● **DATASET CONTENT**:
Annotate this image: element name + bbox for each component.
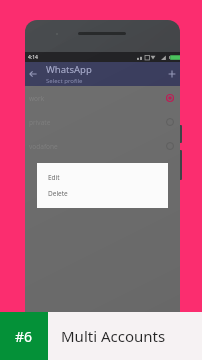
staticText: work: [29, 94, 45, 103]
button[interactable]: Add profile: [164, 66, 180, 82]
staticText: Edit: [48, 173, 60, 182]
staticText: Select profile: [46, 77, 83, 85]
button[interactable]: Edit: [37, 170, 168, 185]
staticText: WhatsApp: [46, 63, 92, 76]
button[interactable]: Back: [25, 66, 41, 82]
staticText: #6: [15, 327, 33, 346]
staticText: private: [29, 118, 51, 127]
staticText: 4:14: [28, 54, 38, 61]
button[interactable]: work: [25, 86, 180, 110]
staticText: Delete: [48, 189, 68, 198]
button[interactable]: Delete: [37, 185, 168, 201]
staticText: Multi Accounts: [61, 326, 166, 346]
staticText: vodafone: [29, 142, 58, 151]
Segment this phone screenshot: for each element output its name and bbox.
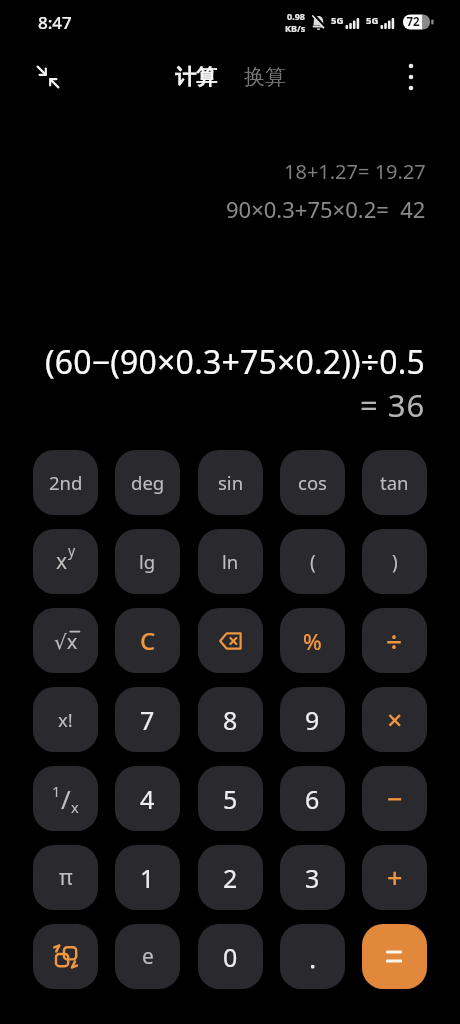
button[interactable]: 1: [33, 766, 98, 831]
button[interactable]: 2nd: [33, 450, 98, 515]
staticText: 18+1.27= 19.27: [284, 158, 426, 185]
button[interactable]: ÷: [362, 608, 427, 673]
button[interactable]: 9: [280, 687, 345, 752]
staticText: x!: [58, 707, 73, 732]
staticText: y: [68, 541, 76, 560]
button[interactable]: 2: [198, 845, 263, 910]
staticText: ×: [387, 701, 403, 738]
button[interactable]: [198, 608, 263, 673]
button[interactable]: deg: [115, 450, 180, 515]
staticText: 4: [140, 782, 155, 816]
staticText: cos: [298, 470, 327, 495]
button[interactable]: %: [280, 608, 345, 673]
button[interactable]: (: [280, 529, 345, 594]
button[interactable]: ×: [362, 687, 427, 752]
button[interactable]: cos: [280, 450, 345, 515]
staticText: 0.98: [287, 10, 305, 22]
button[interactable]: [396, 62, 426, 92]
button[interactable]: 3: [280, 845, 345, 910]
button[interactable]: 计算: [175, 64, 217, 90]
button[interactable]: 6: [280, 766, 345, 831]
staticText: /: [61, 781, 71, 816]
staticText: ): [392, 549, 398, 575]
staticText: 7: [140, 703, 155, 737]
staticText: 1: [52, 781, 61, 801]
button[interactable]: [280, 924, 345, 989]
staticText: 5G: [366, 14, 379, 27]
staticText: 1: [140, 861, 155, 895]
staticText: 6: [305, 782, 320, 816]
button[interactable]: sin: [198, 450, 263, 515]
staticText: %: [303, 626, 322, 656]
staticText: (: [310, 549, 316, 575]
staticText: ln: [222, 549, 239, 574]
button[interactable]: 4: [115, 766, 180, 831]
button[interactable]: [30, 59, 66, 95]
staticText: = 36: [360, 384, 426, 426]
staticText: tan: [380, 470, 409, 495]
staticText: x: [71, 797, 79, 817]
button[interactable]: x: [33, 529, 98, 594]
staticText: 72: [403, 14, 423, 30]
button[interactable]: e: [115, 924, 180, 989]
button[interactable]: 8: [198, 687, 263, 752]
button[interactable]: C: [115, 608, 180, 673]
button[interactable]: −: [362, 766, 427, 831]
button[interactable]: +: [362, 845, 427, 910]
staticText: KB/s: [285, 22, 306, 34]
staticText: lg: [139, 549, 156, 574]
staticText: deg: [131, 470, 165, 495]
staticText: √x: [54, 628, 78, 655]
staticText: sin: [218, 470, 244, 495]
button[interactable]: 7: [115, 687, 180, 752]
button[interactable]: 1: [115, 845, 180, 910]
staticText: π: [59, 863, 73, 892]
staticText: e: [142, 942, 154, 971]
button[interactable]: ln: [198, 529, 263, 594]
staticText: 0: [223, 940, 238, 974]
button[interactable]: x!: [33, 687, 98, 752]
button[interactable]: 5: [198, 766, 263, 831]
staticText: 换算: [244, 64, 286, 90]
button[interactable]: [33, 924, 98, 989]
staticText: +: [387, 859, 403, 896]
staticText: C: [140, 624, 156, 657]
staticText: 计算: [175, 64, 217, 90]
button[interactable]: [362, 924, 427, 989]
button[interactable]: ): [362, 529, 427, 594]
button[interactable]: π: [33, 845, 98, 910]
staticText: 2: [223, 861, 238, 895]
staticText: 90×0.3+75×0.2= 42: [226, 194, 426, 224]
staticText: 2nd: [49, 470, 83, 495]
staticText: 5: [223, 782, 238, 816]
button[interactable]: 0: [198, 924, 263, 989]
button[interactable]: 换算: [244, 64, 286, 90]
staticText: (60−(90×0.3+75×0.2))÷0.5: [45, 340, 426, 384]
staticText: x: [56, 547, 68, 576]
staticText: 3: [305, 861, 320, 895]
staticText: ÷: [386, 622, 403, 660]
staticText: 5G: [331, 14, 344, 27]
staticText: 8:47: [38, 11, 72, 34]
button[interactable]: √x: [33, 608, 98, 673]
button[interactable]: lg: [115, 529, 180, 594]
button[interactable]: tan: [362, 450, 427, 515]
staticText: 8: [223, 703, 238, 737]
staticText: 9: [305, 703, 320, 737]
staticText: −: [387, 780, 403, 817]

==

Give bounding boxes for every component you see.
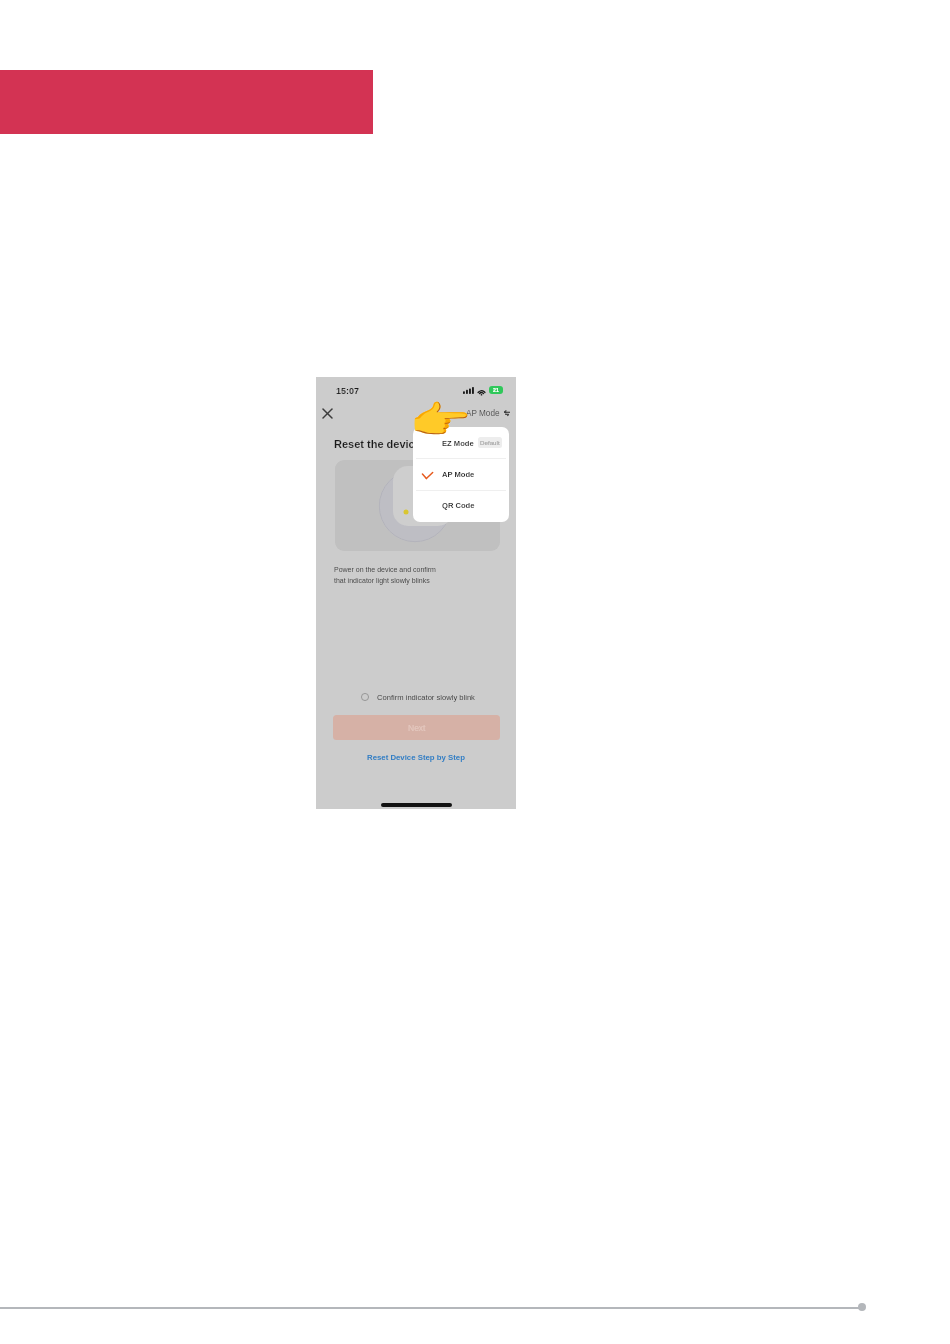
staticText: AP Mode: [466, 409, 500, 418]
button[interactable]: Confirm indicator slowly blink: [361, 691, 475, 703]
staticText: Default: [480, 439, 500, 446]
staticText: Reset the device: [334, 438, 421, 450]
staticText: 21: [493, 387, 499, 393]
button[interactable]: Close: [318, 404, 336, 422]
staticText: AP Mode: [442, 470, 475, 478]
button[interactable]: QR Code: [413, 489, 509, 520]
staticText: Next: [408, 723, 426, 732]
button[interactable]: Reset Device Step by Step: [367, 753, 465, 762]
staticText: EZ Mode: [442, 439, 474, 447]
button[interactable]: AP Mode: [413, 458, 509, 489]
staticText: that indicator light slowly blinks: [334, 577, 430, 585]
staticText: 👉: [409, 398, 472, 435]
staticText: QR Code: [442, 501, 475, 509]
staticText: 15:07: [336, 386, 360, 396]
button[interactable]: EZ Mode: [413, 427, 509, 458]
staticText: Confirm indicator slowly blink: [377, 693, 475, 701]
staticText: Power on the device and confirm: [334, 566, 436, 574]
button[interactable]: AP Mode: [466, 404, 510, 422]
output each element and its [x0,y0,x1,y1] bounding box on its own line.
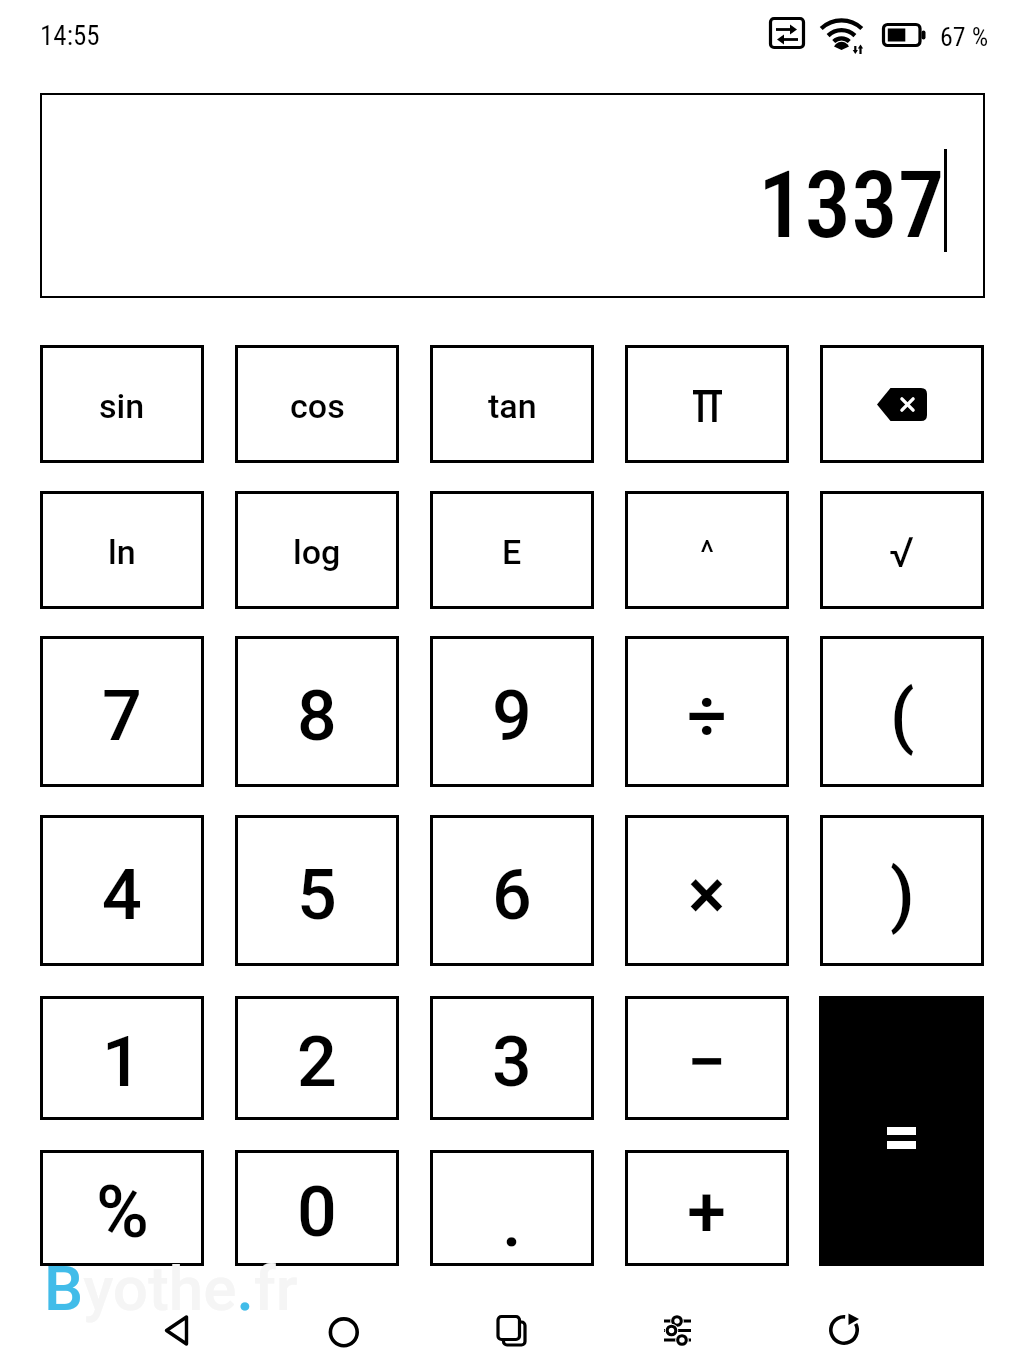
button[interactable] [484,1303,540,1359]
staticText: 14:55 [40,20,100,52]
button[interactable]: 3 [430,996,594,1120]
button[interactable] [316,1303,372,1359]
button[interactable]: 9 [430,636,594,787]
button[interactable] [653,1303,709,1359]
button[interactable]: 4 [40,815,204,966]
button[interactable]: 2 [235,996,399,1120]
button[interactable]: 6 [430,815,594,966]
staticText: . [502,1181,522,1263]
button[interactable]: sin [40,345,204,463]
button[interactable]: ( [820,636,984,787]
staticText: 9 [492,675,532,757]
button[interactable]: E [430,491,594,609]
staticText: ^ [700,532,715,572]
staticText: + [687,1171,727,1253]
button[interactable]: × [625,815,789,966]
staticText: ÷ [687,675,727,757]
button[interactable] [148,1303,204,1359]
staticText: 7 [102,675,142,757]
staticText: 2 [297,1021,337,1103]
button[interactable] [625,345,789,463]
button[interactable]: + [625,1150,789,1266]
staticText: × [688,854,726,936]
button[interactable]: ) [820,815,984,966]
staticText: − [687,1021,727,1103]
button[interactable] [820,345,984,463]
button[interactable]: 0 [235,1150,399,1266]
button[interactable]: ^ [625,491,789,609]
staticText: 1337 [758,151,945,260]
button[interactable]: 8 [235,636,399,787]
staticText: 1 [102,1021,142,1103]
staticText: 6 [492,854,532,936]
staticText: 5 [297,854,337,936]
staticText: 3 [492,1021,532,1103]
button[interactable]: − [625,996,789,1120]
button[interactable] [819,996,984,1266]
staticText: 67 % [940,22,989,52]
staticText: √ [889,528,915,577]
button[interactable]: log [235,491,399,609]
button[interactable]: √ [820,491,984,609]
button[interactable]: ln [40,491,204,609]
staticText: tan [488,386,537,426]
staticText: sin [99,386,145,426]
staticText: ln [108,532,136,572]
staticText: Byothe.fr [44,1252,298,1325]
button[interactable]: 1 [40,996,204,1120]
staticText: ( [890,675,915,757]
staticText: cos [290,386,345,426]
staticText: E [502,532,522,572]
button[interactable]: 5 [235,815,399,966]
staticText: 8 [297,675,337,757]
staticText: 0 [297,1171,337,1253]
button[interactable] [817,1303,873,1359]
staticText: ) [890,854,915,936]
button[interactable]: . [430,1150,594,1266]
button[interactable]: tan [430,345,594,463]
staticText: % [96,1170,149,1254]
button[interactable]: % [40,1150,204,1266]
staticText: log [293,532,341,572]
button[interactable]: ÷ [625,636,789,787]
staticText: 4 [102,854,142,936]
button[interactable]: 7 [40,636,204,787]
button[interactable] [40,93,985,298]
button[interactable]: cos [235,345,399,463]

● **WHAT YOU NEED TO DO**: Copy each line in the listing where "Mode" appears.

● **SOLUTION FOR THIS TASK**:
staticText: AP Mode: [466, 409, 500, 418]
staticText: AP Mode: [442, 470, 475, 478]
staticText: EZ Mode: [442, 439, 474, 447]
button[interactable]: AP Mode: [413, 458, 509, 489]
button[interactable]: EZ Mode: [413, 427, 509, 458]
button[interactable]: AP Mode: [466, 404, 510, 422]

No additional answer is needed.